By Sergio Mariotti
How can we forge a new alliance between the natural and human sciences in order to deal with complex problems? Can economics and engineering show the way? Where does transdisciplinarity fit?
Ilya Prigogine based his 1990s theory of complexity on the need for a “new alliance” between the natural and human sciences in order to restore a unified knowledge based on plurality, diversity and multiple perspectives.
I explore what this would mean if we focus on two disciplines – economics and engineering – in the context of one complex problem: a future society increasingly influenced by the cluster of organizational and market innovations induced by Artificial Intelligence technologies.
Economists and engineers have played a vital role in the evolution of our modern society. The related disciplines have intertwined with each other, leading to mutual cross-fertilization. Nevertheless, Artificial Intelligence sheds light on the inadequacy of both the economics and engineering mainstreams and their relevant paradigms in dealing with, and responding to, the profound economic, ethical and social transformations that have brought humanity into a new “complexity era.”

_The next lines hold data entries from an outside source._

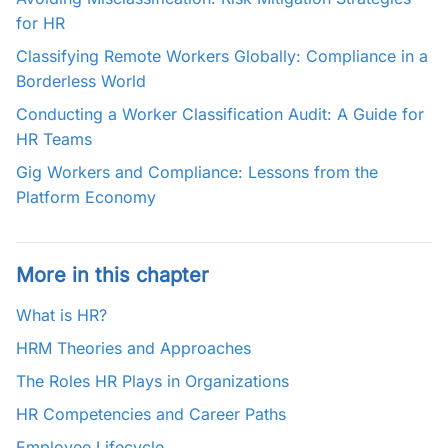
for HR
Classifying Remote Workers Globally: Compliance in a
Borderless World
Conducting a Worker Classification Audit: A Guide for
HR Teams
Gig Workers and Compliance: Lessons from the
Platform Economy
More in this chapter
What is HR?
HRM Theories and Approaches
The Roles HR Plays in Organizations
HR Competencies and Career Paths
Employee Lifecycle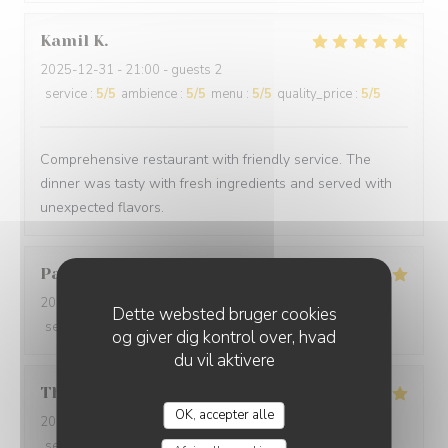
Kamil
K
2025-12-31
- 21:00 - guests 2
service
:
5
/5
ambience
:
5
/5
menu
:
5
/5
quality_price
:
5
/5
Comprehensive restaurant with friendly service. The
dinner was tasty with fresh ingredients and served with
unexpected flavors.
Paolo
B
2025-12-29
- 20:00 - guests 2
Dette websted bruger cookies
service
:
5
/5
ambience
:
5
/5
menu
:
5
/5
quality_price
:
5
/5
og giver dig kontrol over, hvad
du vil aktivere
Thomas
L
OK, accepter alle
2025-12-31
- 20:00 - guests 2
service
:
5
/5
ambience
:
5
/5
menu
:
5
/5
quality_price
:
5
/5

In Mariotti (2021), I concluded that what is required is a return to Prigogine’s ideas, specifically integration of complementary economic and engineering constructs, the protection of plurality, and the determination to understand and tackle possible tensions.

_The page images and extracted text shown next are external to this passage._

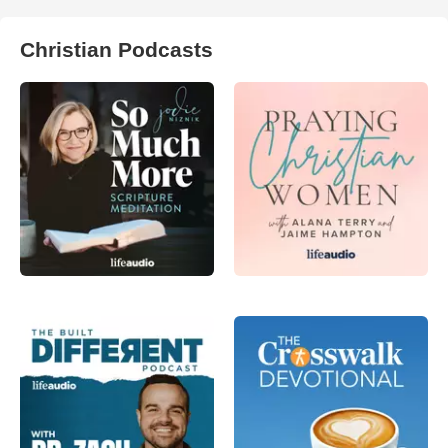
Christian Podcasts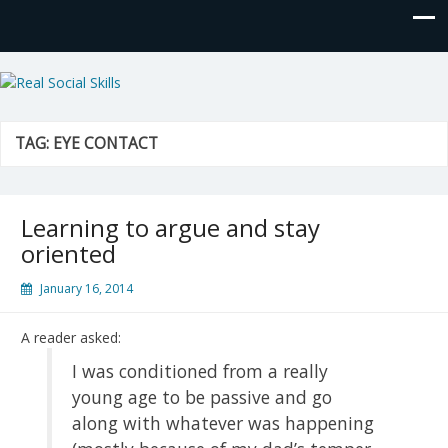
Real Social Skills
TAG:
EYE CONTACT
Learning to argue and stay
oriented
January 16, 2014
A reader asked:
I was conditioned from a really
young age to be passive and go
along with whatever was happening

Transdisciplinarity provides a potentially fertile way forward as it:
- focuses on socially relevant issues
- transcends and integrates disciplinary paradigms
- involves participatory research
- searches for a unity of knowledge beyond disciplines.
Useful questions to ask are:
What kind of education should economists, computer scientists (mainly engineers), jurists, and other professionals have to effectively collaborate together to address Artificial Intelligence challenges (and opportunities)? What are the implications for the trajectories along which these disciplines and their theories should evolve?
Addressing these questions requires:
- making room in economics and engineering curricula for more holistic learning linked to the distinctive features of transdisciplinarity (ie., attention to the human being and to society, practicing mindfulness, developing social responsibility, participatory learning, search for the unity of knowledge).
- scholars well rooted in their own discipline, who are open to tackling complex problems and who are less self-referential and do not abuse disciplinary formalism.
- effective bridges among universities and between these and other institutions to develop research programs open to variety, creativity, and participation of cooperative networks of scholars and practitioners.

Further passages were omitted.